The records that follow are to be given again exactly. Do not carry over any image.
*** Input records Section Begins ***
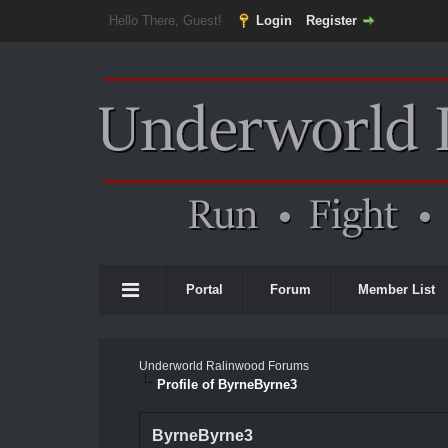
Hello There, Guest!
Login
Register
Portal
Forum
Member List
Underworld Ralinwood Forums
Profile of ByrneByrne3
ByrneByrne3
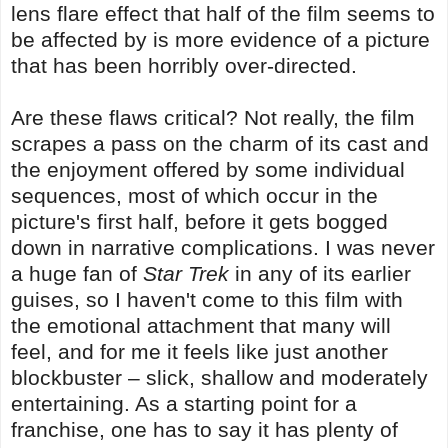
lens flare effect that half of the film seems to
be affected by is more evidence of a picture
that has been horribly over-directed.
Are these flaws critical? Not really, the film
scrapes a pass on the charm of its cast and
the enjoyment offered by some individual
sequences, most of which occur in the
picture's first half, before it gets bogged
down in narrative complications. I was never
a huge fan of
Star Trek
in any of its earlier
guises, so I haven't come to this film with
the emotional attachment that many will
feel, and for me it feels like just another
blockbuster – slick, shallow and moderately
entertaining. As a starting point for a
franchise, one has to say it has plenty of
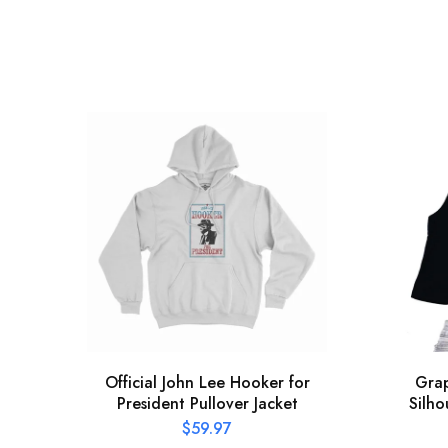
Official John Lee Hooker for
Grap
President Pullover Jacket
Silho
$
59.97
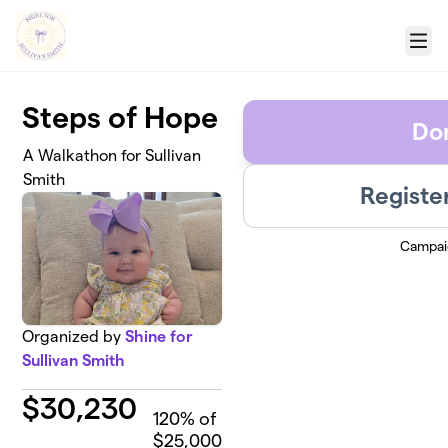
Skip to main content
Menu
Steps of Hope
Do
A Walkathon for Sullivan
Smith
Registe
Campai
Organized by
Shine for
Sullivan Smith
$
30,230
120
% of
$25,000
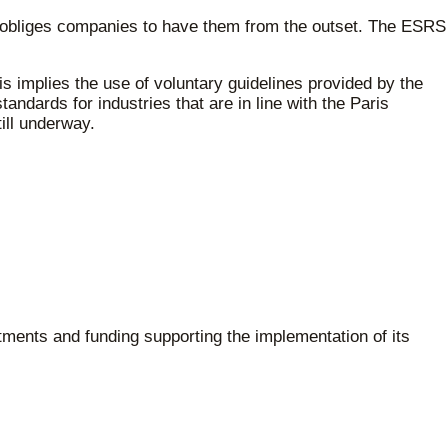
D obliges companies to have them from the outset. The ESRS
is implies the use of voluntary guidelines provided by the
ndards for industries that are in line with the Paris
ill underway.
stments and funding supporting the implementation of its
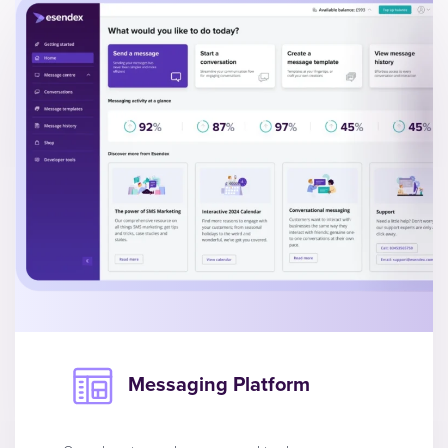
Messaging Platform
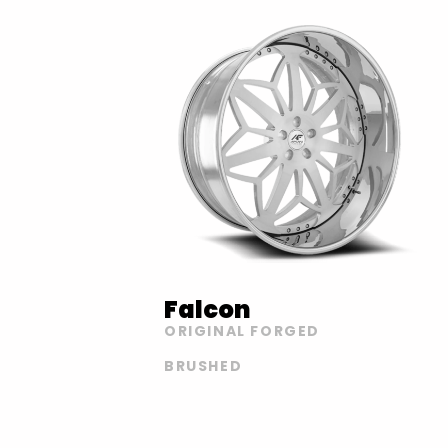
Falcon
ORIGINAL FORGED
BRUSHED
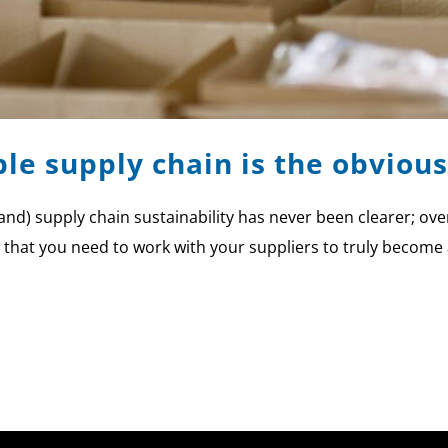
le supply chain is the obvious
rand) supply chain sustainability has never been clearer; o
r that you need to work with your suppliers to truly become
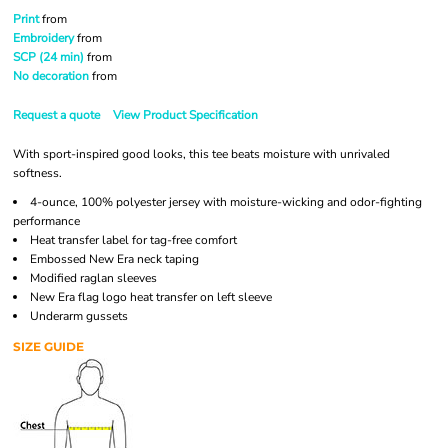
Print
from
Embroidery
from
SCP (24 min)
from
No decoration
from
Request a quote
View Product Specification
With sport-inspired good looks, this tee beats moisture with unrivaled
softness.
4-ounce, 100% polyester jersey with moisture-wicking and odor-fighting
performance
Heat transfer label for tag-free comfort
Embossed New Era neck taping
Modified raglan sleeves
New Era flag logo heat transfer on left sleeve
Underarm gussets
SIZE GUIDE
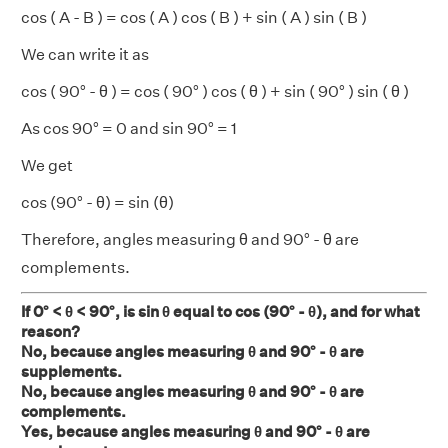
cos ( A - B ) = cos ( A ) cos ( B ) + sin ( A ) sin ( B )
We can write it as
cos ( 90° - θ ) = cos ( 90° ) cos ( θ ) + sin ( 90° ) sin ( θ )
As cos 90° = 0 and sin 90° = 1
We get
cos (90° - θ) = sin (θ)
Therefore, angles measuring θ and 90° - θ are
complements.
If 0° < θ < 90°, is sin θ equal to cos (90° - θ), and for what
reason?
No, because angles measuring θ and 90° - θ are
supplements.
No, because angles measuring θ and 90° - θ are
complements.
Yes, because angles measuring θ and 90° - θ are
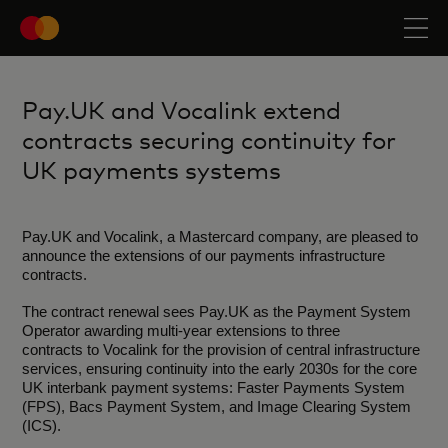
Pay.UK and Vocalink extend
contracts securing continuity for
UK payments systems
Pay.UK and Vocalink, a Mastercard company, are pleased to
announce the extensions of our payments infrastructure
contracts.
The contract renewal sees Pay.UK as the Payment System
Operator awarding multi-year extensions to three
contracts to Vocalink for the provision of central infrastructure
services, ensuring continuity into the early 2030s for the core
UK interbank payment systems: Faster Payments System
(FPS), Bacs Payment System, and Image Clearing System
(ICS).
*** Input records Section Ends ***
# Solution to this exercise
Hello There, Guest!
Login
Register
Portal
Forum
Member List
Underworld Ralinwood Forums
Profile of ByrneByrne3
ByrneByrne3
lens flare effect that half of the film seems to
be affected by is more evidence of a picture
that has been horribly over-directed.
Are these flaws critical? Not really, the film
scrapes a pass on the charm of its cast and
the enjoyment offered by some individual
sequences, most of which occur in the
picture's first half, before it gets bogged
down in narrative complications. I was never
a huge fan of
Star Trek
in any of its earlier
guises, so I haven't come to this film with
the emotional attachment that many will
feel, and for me it feels like just another
blockbuster – slick, shallow and moderately
entertaining. As a starting point for a
franchise, one has to say it has plenty of
Official John Lee Hooker for
Grap
President Pullover Jacket
Silho
$
59.97
Skip to main content
Menu
Steps of Hope
Do
A Walkathon for Sullivan
Smith
Registe
Campai
Organized by
Shine for
Sullivan Smith
$
30,230
120
% of
$25,000
D obliges companies to have them from the outset. The ESRS
is implies the use of voluntary guidelines provided by the
ndards for industries that are in line with the Paris
ill underway.
stments and funding supporting the implementation of its
Messaging Platform
Falcon
ORIGINAL FORGED
BRUSHED
le supply chain is the obvious
rand) supply chain sustainability has never been clearer; o
r that you need to work with your suppliers to truly become
Print
from
Embroidery
from
SCP (24 min)
from
No decoration
from
Request a quote
View Product Specification
With sport-inspired good looks, this tee beats moisture with unrivaled
softness.
4-ounce, 100% polyester jersey with moisture-wicking and odor-fighting
performance
Heat transfer label for tag-free comfort
Embossed New Era neck taping
Modified raglan sleeves
New Era flag logo heat transfer on left sleeve
Underarm gussets
SIZE GUIDE
cos ( A - B ) = cos ( A ) cos ( B ) + sin ( A ) sin ( B )
We can write it as
cos ( 90° - θ ) = cos ( 90° ) cos ( θ ) + sin ( 90° ) sin ( θ )
As cos 90° = 0 and sin 90° = 1
We get
cos (90° - θ) = sin (θ)
Therefore, angles measuring θ and 90° - θ are
complements.
If 0° < θ < 90°, is sin θ equal to cos (90° - θ), and for what
reason?
No, because angles measuring θ and 90° - θ are
supplements.
No, because angles measuring θ and 90° - θ are
complements.
Yes, because angles measuring θ and 90° - θ are
Pay.UK and Vocalink extend
contracts securing continuity for
UK payments systems
Pay.UK and Vocalink, a Mastercard company, are pleased to
announce the extensions of our payments infrastructure
contracts.
The contract renewal sees Pay.UK as the Payment System
Operator awarding multi-year extensions to three
contracts to Vocalink for the provision of central infrastructure
services, ensuring continuity into the early 2030s for the core
UK interbank payment systems: Faster Payments System
(FPS), Bacs Payment System, and Image Clearing System
(ICS).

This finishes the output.